Herbert Dutzler: Letzter Kirtag

dutzler.jpg Nach einer Reihe eher unlustiger, dafür aber bekömmlicher Bücher sollte es diesmal etwas Leichtes sein. Weg vom amerikanischen Noir, hin zum österreichischen Schmäh. Während des Kirchweihfestes, titelgebend „Kirtag“ genannt, wird in Altaussee ein Mann erstochen. Gendarm Gasperlmaier, der den Toten entdeckt hat, macht sogleich einen schweren Fehler und schafft die Leiche aus dem Festzelt ins Pissoir, denn auch im Lande der Lederhosen und Dirndl muss die Show weitergehen, sprich der Gerstensaft ungestört von polizeilichen Ermittlungen fließen.

Bereits nach wenigen Seiten ist die Richtung dieses Romans also klar. Ein Tölpel von Polizist mäandert durch eine launige Geschichte, allerhand folkloristisches Personal in mehr oder weniger grenzdebilem Zustand wird den Weg der Lesenden kreuzen, es wird nicht bei einem Mord bleiben, eine Auflösung ist garantiert und Gasperlmaier eine sichere Serienfigur.
Überhaupt dieser Gasperlmaier. Ja doch, er ist ein Tölpel, der, das Wortspiel sei gestattet, in Altaussee ziemlich alt aussieht. Seiner Chefin, der Frau Doktor, schaut er mit schlechtem Gewissen und halblüstern in den Ausschnitt, seine Gemahlin zieht ihn aber immer wieder auf den Boden der praktischen Vernunft zurück. Im Ausseer Land wird heftig gemauselt, die Presse ist aggressiv und die Verdächtigen sind äußerst verdächtig, immer wieder schweift Gasperlmaier gedanklich ab, immer wieder kommen ihm offenherzige Damen in die Quere, aber das Bier und die Wurst schmecken trotzdem. Wie klingt das? Wie arschverkniffener deutscher Krimistandardhumor, wenn die Idiotisierung des Protagonisten nur noch dazu dient, die Idiotisierung des Lesepublikums voranzutreiben. Aber vor diesem Verdacht muss man den Autor Dotzler in Schutz nehmen: Sein Gasperlmaier agiert zwar als komische, durchaus aber nicht als lächerliche Figur. Und hinter all den heiteren Episoden versteckt sich eher Trauriges, die allmähliche Vervolkstümlichung einer Kulturlandschaft zum Beispiel oder die Brüchigkeit von Familienverhältnissen.

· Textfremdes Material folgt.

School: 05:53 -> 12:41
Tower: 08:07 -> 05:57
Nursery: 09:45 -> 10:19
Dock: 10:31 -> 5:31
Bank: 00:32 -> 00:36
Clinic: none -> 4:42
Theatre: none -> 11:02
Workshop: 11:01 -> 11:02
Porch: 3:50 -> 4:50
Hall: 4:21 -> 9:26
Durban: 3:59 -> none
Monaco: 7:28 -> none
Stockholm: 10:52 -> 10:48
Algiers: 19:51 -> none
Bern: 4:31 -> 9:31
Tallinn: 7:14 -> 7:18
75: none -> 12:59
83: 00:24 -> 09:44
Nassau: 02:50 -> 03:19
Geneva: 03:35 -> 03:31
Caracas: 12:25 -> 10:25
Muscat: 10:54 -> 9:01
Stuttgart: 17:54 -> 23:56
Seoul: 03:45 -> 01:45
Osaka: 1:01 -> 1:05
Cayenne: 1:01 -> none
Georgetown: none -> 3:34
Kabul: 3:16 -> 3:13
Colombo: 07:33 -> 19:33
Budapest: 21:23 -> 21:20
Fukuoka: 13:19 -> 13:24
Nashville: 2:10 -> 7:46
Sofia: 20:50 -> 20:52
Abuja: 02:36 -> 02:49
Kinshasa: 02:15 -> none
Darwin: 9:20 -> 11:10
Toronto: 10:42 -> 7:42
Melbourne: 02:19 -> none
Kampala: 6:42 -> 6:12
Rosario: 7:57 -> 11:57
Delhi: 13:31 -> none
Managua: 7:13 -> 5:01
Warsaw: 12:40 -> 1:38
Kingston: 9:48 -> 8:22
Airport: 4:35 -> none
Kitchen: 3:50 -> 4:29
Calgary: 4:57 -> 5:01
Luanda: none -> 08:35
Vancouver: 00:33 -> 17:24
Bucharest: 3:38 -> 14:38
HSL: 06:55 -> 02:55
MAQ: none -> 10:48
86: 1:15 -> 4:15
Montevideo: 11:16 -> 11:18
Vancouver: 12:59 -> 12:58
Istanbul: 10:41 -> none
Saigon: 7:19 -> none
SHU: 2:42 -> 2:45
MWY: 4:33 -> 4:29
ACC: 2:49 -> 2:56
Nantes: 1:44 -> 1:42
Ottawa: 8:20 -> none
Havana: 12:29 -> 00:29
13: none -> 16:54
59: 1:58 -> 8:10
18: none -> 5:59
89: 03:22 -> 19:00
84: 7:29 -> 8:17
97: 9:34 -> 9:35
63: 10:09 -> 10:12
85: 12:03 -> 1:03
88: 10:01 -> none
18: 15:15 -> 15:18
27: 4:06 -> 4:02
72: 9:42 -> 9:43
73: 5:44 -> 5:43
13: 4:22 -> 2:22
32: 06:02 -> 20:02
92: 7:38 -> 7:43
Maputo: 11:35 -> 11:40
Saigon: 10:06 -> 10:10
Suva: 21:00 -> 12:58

Womit aber des Tiefsinnigen schon genug wäre. Dutzler hat einen unterhaltsamen Krimi geschrieben, mit der üblichen Ladung Fragezeichen ausgestattet, einen „Ermittlerthriller“, der eher tragisch endet, aber nicht hoffnungslos. Sprachlich gibt es nichts zu beanstanden, es sei denn, man ist für das Kurze und Knappe, aber dann ist man beim Österreichkrimi eh auf der falschen Veranstaltung. Alle anderen können sich ins große Festzelt setzen, ihr Quantum Krimi genießen und hernach wieder zu ernsthafterer Kriminalliteratur zurückwanken. Muss auch mal sein.

dpr

Herbert Dutzler: Letzter Kirtag. Ein Altaussee-Krimi.